I spent part of the weekend reading about creation myths and fables of the Chokwe, an ethnic group that lives roughly in Angola. This is part of my research for the new book, which is expanding to have an extensive “Ethno-mathematics” section (i.e. Math and Fractal Drawings from around the world), specifically the Chokwe tradition of Sona. Sona are drawings made in the sand while telling a story or riddle. It’s one of the ways in which Chokwe elders impart knowledge and fables, though from what I’m reading the Sona tradition is dying out. They bear a resemblance to the Kolam of the Tamil-Nadu community in India, and even to traditional Celtic knots.

ChokweCreationMyth

Math from other cultures is becoming really intriguing to me, and it’s an area I don’t think is covered enough in public education. Colonial era westerners often made the assumption that these “primitive” peoples didn’t understand some of the higher concepts of technology and mathematics, but if my studies have taught me anything it’s that we westerners were a little behind the curve (so to speak). At the very least, learning about how other cultures look at math and art can help us to see connections between ideas from new perspectives.

But one of the things I am wondering about is how to tell these stories respectfully. Some fables and tales are very private, specific to a culture, and not something that is intended to be shared with outsiders. Now obviously, since I don’t have the resources to travel to Angola myself, I’m getting these stories from people who’ve already spread them around. The genie is out of the bottle, so to speak. But it’s still important to consider their meaning, rather than to just include them as a pretty picture.

A lot of Adult Coloring Books have mandalas, in fact mandalas seem to be the stand-in term for most circular patterns in coloring books. I don’t think there’s anything wrong with enjoying these patterns, or designing new ones, and coloring them as a loose form of meditation. But at the same time I think it is also important to be respectful and understanding of the tradition. We want to learn and educate ourselves about a type of drawing, not just appropriate it.

Sometimes meanings for things change.

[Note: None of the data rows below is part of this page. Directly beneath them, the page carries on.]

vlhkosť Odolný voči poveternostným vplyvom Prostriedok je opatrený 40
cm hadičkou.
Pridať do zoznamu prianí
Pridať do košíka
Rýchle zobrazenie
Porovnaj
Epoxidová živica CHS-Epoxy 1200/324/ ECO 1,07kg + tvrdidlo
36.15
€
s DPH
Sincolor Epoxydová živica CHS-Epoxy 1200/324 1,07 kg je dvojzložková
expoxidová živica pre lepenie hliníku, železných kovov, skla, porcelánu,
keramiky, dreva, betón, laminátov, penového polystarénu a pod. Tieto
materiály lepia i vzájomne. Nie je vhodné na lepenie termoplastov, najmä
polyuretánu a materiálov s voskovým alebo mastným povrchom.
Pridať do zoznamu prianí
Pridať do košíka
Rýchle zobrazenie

The Kolam tradition seems to have had religious significance in the past, but now it is more a form of artistic expression by women in the Tamil community. Celtic knot constructions have a triune grid which reflects the triune nature of God, but also look really good on leather bound notebooks.

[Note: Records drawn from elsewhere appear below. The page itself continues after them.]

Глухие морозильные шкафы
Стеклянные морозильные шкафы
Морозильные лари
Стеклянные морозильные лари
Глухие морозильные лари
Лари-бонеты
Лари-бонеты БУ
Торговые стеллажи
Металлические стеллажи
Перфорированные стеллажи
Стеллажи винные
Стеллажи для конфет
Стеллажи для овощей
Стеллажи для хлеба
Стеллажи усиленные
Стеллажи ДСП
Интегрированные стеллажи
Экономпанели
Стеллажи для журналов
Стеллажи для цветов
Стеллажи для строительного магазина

I’m a guy who wants to spread art and cool designs for their own sake, while also trying to explore some of the deeper meaning these traditions have to the cultures that created them. And I want to do that in a way that honors those traditions, without sharing them merely because they are exotic or different. The best way, at least for me, is showing the connections between some of the more abstract concepts of fractals, and their origins before they really came into their own (the days of computers and Mandelbrot). I’ve been thinking about fractals as something that is a new concept in math, but their origins may be much older.

I’m still working this stuff out, but I hope my intentions if nothing else can shape the writing in a good direction.